■ **What you should do**
Please state how many lines of the data contain "distanciel". The number by itself is enough.

[Dataset items]

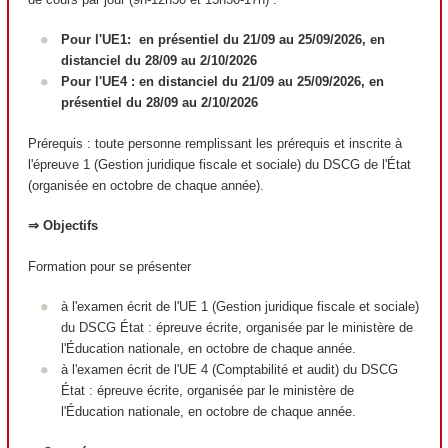
Pour l'UE1: en présentiel du 21/09 au 25/09/2026, en
distanciel du 28/09 au 2/10/2026
Pour l'UE4 : en distanciel du 21/09 au 25/09/2026, en
présentiel du 28/09 au 2/10/2026
Prérequis : toute personne remplissant les prérequis et inscrite à
l'épreuve 1 (Gestion juridique fiscale et sociale) du DSCG de l'État
(organisée en octobre de chaque année).
⇒ Objectifs
Formation pour se présenter
à l'examen écrit de l'UE 1 (Gestion juridique fiscale et sociale)
du DSCG État : épreuve écrite, organisée par le ministère de
l'Éducation nationale, en octobre de chaque année.
à l'examen écrit de l'UE 4 (Comptabilité et audit) du DSCG
État : épreuve écrite, organisée par le ministère de
l'Éducation nationale, en octobre de chaque année.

■ **Your solution**
2